Thursday, 25 June 2009

The Magic Puddle


Here is an image I made last year for my story idea, The Magic Puddle. The collage and ink is very similar to the fairy image in the last post, although it is combined with tissue paper rubbings rather than plant material.

Freddie and the Fairy






I entered the Waterstones competition last month in a hurry, since it was due in a week after the major hand-in. I used a lot of found plant material which I combined with images I had already made. It was fun to do and here are some of the results. I need to rework some of them so they gell together a bit more. I am pleased with the fairy and the mouse.

Mousey and the Scary Climate Change Monster







Here are the updated images for Mousey and the Scary Climate Change Monster. The animals seem to work a lot better when they go across the double page spread. Now I need to work on the monster a bit more to make it more scary and more original.

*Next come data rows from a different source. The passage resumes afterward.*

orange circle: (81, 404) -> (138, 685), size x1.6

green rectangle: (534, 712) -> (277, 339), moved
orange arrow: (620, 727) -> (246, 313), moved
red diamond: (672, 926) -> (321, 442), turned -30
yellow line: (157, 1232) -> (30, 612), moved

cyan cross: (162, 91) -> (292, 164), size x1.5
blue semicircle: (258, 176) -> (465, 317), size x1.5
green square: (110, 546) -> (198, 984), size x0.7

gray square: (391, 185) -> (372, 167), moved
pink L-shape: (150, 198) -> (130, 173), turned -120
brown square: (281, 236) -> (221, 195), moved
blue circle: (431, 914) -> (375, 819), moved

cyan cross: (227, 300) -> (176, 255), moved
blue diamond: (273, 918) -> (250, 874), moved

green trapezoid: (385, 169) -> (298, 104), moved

Here is the storyboard too, in b&w.


Tuesday, 23 June 2009

My Website

My website is up and running on www.annaviolet.co.uk

Thursday, 30 April 2009

Mousey and the Scary Climate Change Monster




These are some of my images for my major project, using inks and collage.

Thursday, 23 April 2009

Big Orange Studio collective


Talk from Andy Pavitt 22/04/-9

Andrew Pavitt came to talk to us about the Big Orange Studio collective in Shoreditch, London. Big Orange can offer an internship for a Stockport College student this summer for one week, which would be a good opportunity to make contacts and get a feel for what a collective is like. Last year, Dan & Martin from Stockport were involved with an AOI poster which got mailed out with the magazine - & they were able to take 500 copies of the poster away with them.

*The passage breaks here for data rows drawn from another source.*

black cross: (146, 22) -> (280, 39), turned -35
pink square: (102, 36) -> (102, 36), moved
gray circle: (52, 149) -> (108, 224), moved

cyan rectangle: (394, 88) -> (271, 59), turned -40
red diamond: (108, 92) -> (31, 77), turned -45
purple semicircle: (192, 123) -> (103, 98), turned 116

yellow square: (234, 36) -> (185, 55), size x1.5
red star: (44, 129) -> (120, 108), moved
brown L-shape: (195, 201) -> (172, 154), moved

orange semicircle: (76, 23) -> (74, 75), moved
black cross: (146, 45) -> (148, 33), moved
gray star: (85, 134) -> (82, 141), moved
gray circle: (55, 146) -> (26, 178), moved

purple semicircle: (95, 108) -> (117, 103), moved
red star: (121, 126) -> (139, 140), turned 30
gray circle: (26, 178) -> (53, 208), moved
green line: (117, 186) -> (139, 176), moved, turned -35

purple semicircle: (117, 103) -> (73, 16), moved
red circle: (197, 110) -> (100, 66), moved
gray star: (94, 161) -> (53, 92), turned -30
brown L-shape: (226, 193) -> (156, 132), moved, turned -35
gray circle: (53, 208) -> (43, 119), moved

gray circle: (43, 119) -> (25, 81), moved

The studio collective was started 15-16 years ago by RCA students including Andy Lovell and Darrell Rees. Peepshow, Container and Le Gun are all collectives, too. Big Orange currently has 8 illustrators and shares studio space with AOI, which has anywhere between 4-12 people, depending on any internships (AOI also take on illustration graduates – recently from RCA, Kingston, London).

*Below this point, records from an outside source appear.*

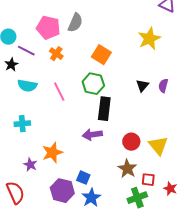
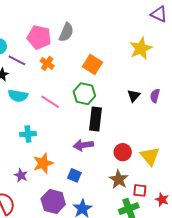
pink line: (59, 92) -> (50, 102), turned -30
cyan cross: (22, 124) -> (28, 134), moved
blue square: (83, 178) -> (74, 175), moved

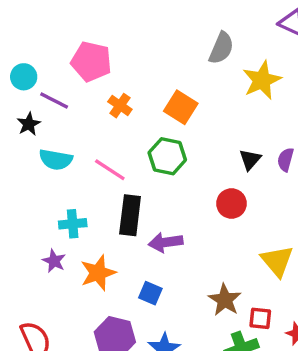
gray semicircle: (66, 32) -> (221, 48), moved
orange cross: (47, 63) -> (120, 106), moved
black rectangle: (95, 119) -> (130, 215), moved
red circle: (123, 152) -> (231, 204), moved
purple star: (21, 175) -> (54, 261), moved

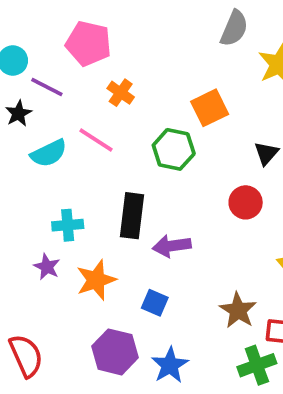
orange square: (181, 107) -> (210, 108), moved, turned 32
cyan semicircle: (56, 160) -> (49, 153), turned -36
pink line: (110, 170) -> (96, 140), moved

Andy talked about the many advantages of a collective – pooling resources, sharing rent (£200/month each), phones, photocopier, computer network. Maybe the biggest advantage is the support network to keep you going at illustration. If you work on your own you need to be very well organised, good at promotion and not prone to loneliness. He feels they have a good mix of skills and personalities at the studio. They even share contacts, although this can be a problem at times if someone has spent a lot of time building up a contact. The Editorial contacts are maybe less precious, though. They do occasionally work together, although they have not done so recently. Paul Davis is the illustration editor for The Drawbridge paper, a good promo magazine & platform for illustration (comes out once/2 months).

The studio is open 24 hours/day, and this is really important in order to meet deadlines, especially for editorials with daily papers and work in America, where there are different time zones. Toby Morison sometimes comes in at 5am to meet a deadline, and then takes a kip in the studio!

The disadvantage to a collective? You need to fit with others and their music tastes. The dynamics change with the mix of people, and personality clashes could be a problem, although it has not really been an issue at Big Orange.

I had thought I would prefer to work as an illustrator from the comfort of home, but I can now see the numerous advantages in working as part of a collective and pooling resources and support. It would be a lot more expensive, though, and the pressure to find work would be more intense in order to pay the studio rent.